Герман слушал внимательно, не перебивал и явно сочувствовал мне.

А еще я была ему благодарна, что он понимал без слов. И если будучи на грани, мне хотелось остаться одной, он просто ушел, пообещав вернуться утром.

День близился к обеду, но Герман не появлялся. Я, как и обещала, сама и не порывалась собрать кроватку. Ждала. Долго ждала, но набрать его номер не решалась. Было бы стыдно вдвойне, если бы я вновь проявила инициативу и расстроившись, попросила оставить меня в покое.

Звонок в дверь заставил меня глупо усмехнуться своим мыслям. А поспешив к двери, я тщетно пыталась стереть с лица радость.

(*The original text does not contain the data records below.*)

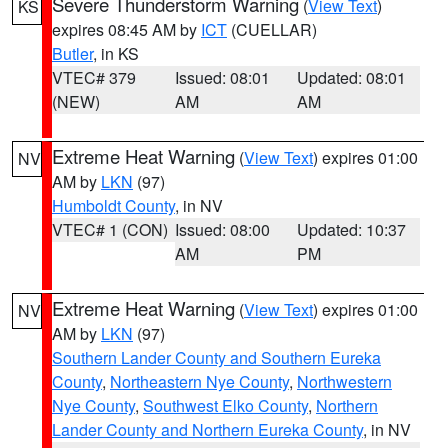
Severe Thunderstorm Warning
(
View Text
)
KS
expires 08:45 AM by
ICT
(CUELLAR)
Butler
, in KS
VTEC# 379
Issued: 08:01
Updated: 08:01
(NEW)
AM
AM
Extreme Heat Warning
(
View Text
) expires 01:00
NV
AM by
LKN
(97)
Humboldt County
, in NV
VTEC# 1 (CON)
Issued: 08:00
Updated: 10:37
AM
PM
Extreme Heat Warning
(
View Text
) expires 01:00
NV
AM by
LKN
(97)
Southern Lander County and Southern Eureka
County
,
Northeastern Nye County
,
Northwestern
Nye County
,
Southwest Elko County
,
Northern
Lander County and Northern Eureka County
, in NV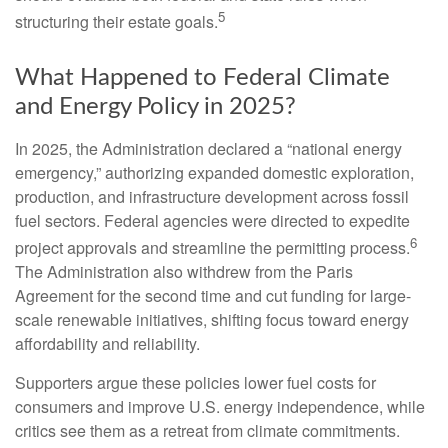
5
structuring their estate goals.
What Happened to Federal Climate
and Energy Policy in 2025?
In 2025, the Administration declared a “national energy
emergency,” authorizing expanded domestic exploration,
production, and infrastructure development across fossil
fuel sectors. Federal agencies were directed to expedite
6
project approvals and streamline the permitting process.
The Administration also withdrew from the Paris
Agreement for the second time and cut funding for large-
scale renewable initiatives, shifting focus toward energy
affordability and reliability.
Supporters argue these policies lower fuel costs for
consumers and improve U.S. energy independence, while
critics see them as a retreat from climate commitments.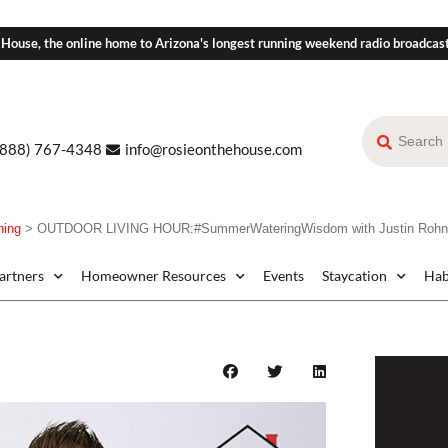
 House, the online home to Arizona's longest running weekend radio broadcas
(888) 767-4348
info@rosieonthehouse.com
ning
>
OUTDOOR LIVING HOUR:#SummerWateringWisdom with Justin Rohner
Partners
Homeowner Resources
Events
Staycation
Hab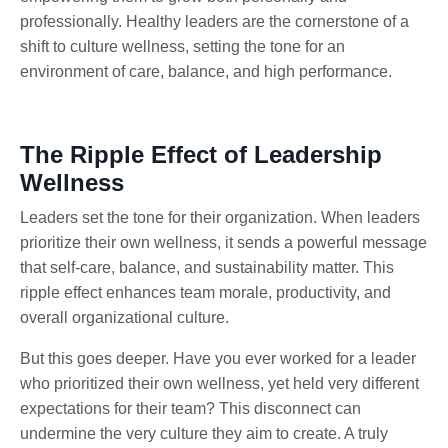
professionally. Healthy leaders are the cornerstone of a
shift to culture wellness, setting the tone for an
environment of care, balance, and high performance.
The Ripple Effect of Leadership
Wellness
Leaders set the tone for their organization. When leaders
prioritize their own wellness, it sends a powerful message
that self-care, balance, and sustainability matter. This
ripple effect enhances team morale, productivity, and
overall organizational culture.
But this goes deeper. Have you ever worked for a leader
who prioritized their own wellness, yet held very different
expectations for their team? This disconnect can
undermine the very culture they aim to create. A truly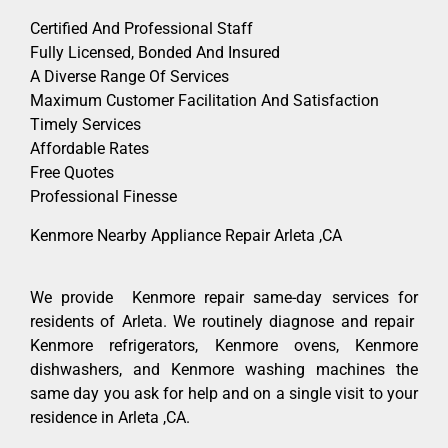
Certified And Professional Staff
Fully Licensed, Bonded And Insured
A Diverse Range Of Services
Maximum Customer Facilitation And Satisfaction
Timely Services
Affordable Rates
Free Quotes
Professional Finesse
Kenmore Nearby Appliance Repair Arleta ,CA
We provide Kenmore repair same-day services for
residents of Arleta. We routinely diagnose and repair
Kenmore refrigerators, Kenmore ovens, Kenmore
dishwashers, and Kenmore washing machines the
same day you ask for help and on a single visit to your
residence in Arleta ,CA.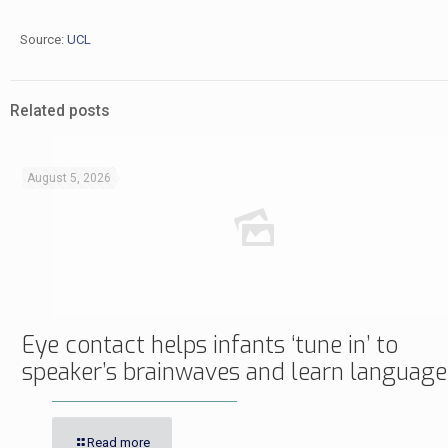
Source:
UCL
Related posts
August 5, 2026
Eye contact helps infants ‘tune in’ to
speaker’s brainwaves and learn language
Read more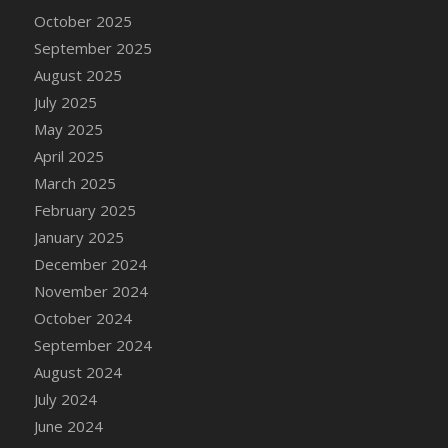
October 2025
September 2025
August 2025
July 2025
May 2025
April 2025
March 2025
February 2025
January 2025
December 2024
November 2024
October 2024
September 2024
August 2024
July 2024
June 2024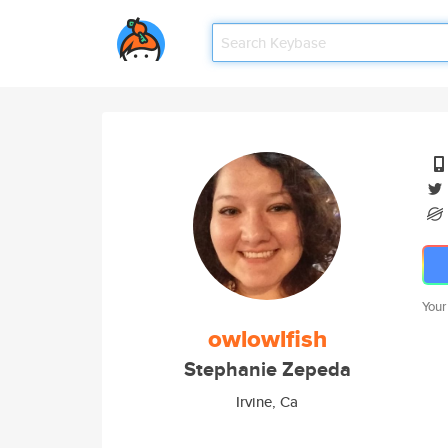
Your
owlowlfish
Stephanie Zepeda
Irvine, Ca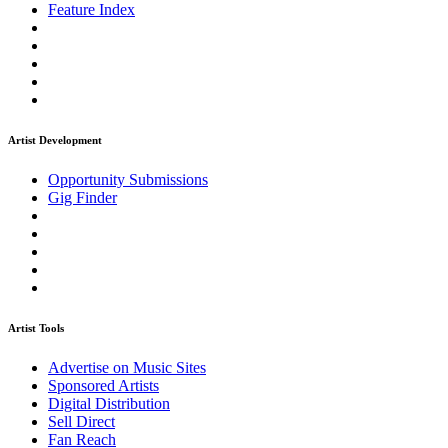
Feature Index
Artist Development
Opportunity Submissions
Gig Finder
Artist Tools
Advertise on Music Sites
Sponsored Artists
Digital Distribution
Sell Direct
Fan Reach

— Извини, пришел не совсем утром, — Герман протянул пакет с фруктами, по всей видимости, не собираясь переступать порог квартиры. — Была важная встреча, — ослабил галстук и расстегнул верхнюю пуговицу на рубашке.

— Зайдешь? — все же осмелившись, задала вопрос, внутренне сжавшись в ожидании ответа. — Кроватку я не трогала… и без тебя теперь вряд ли справлюсь. Ты нам нужен…

Обхватила ладонями свой живот, словно намекая, что имею в виду в большей степени сына, которому необходима кровать.

Улыбнувшись, взглянула на собранного Германа, который задумчиво пожевал губу. Потянулся ко мне и перехватил забинтованную ладонь.